Par un mémoire en défense, enregistré le 13 juin 2022, la préfète de l'Allier conclut au rejet de la requête.
Elle soutient que les moyens ne sont pas fondés.
M. C a été admis à l'aide juridictionnelle totale par décision du 22 avril2022.
Vu les autres pièces du dossier.
Vu :
- la convention européenne de sauvegarde des droits de l'homme et des libertés fondamentales ;
- le code de l'entrée et du séjour des étrangers et du droit d'asile ;
- la loi n° 91-647 du 10 juillet 1991 ;
- le code de justice administrative.
La présidente de la formation de jugement a dispensé le rapporteur public, sur sa proposition, de prononcer des conclusions à l'audience.

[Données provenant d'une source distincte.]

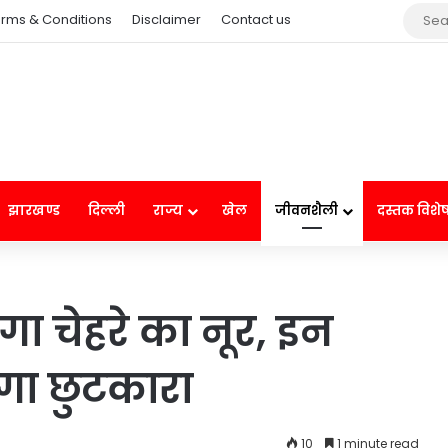
rms & Conditions
Disclaimer
Contact us
झारखण्ड
दिल्ली
राज्य
खेल
जीवनशैली
दस्तक विशे
ढ़ेगा चेहरे का नूर, इन
ेगा छुटकारा
10
1 minute read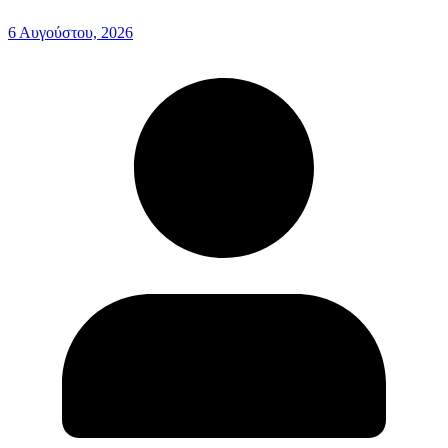
6 Αυγούστου, 2026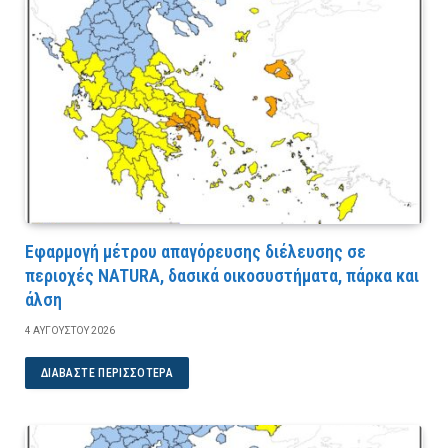
Εφαρμογή μέτρου απαγόρευσης διέλευσης σε
περιοχές NATURA, δασικά οικοσυστήματα, πάρκα και
άλση
4 ΑΥΓΟΎΣΤΟΥ 2026
ΔΙΑΒΆΣΤΕ ΠΕΡΙΣΣΌΤΕΡΑ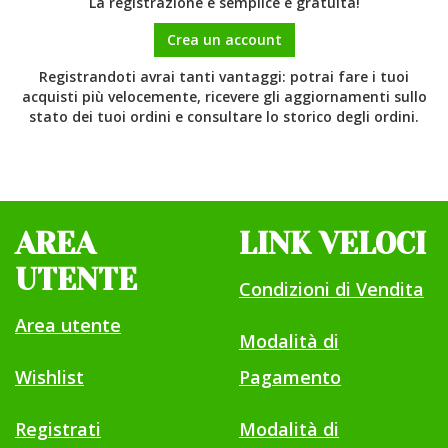
La registrazione è semplice e gratuita!
Crea un account
Registrandoti avrai tanti vantaggi: potrai fare i tuoi
acquisti più velocemente, ricevere gli aggiornamenti sullo
stato dei tuoi ordini e consultare lo storico degli ordini.
AREA
LINK VELOCI
UTENTE
Condizioni di Vendita
Area utente
Modalità di
Wishlist
Pagamento
Registrati
Modalità di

Les parties ont été régulièrement averties du jour de l'audience.
Ont été entendus au cours de l'audience publique :
- le rapport de Mme A,
- et les observations de Me Loiseau, représentant M. C.
Considérant ce qui suit :
1. M. C, ressortissant brésilien, demande l'annulation de l'arrêté du préfet de l'Allier, du 30 septembre 2021, portant rejet de sa demande de titre de séjour et obligation de quitter le territoire français.
Sur les conclusions à fin d'annulation :
2. En premier lieu, la circonstance que l'arrêté contesté soit intitulé " arrêté portant obligation de quitter le territoire français ", alors qu'il refuse également à l'intéressé la délivrance d'un titre de séjour est sans incidence sur sa légalité, externe comme interne.
3. Aux termes de l'article L. 5221-2 du code du travail : " Pour entrer en France en vue d'y exercer une profession salariée, l'étranger présente : / 1° Les documents et visas exigés par les conventions internationales et les règlements en vigueur ; / 2° Un contrat de travail visé par l'autorité administrative ou une autorisation de travail. ".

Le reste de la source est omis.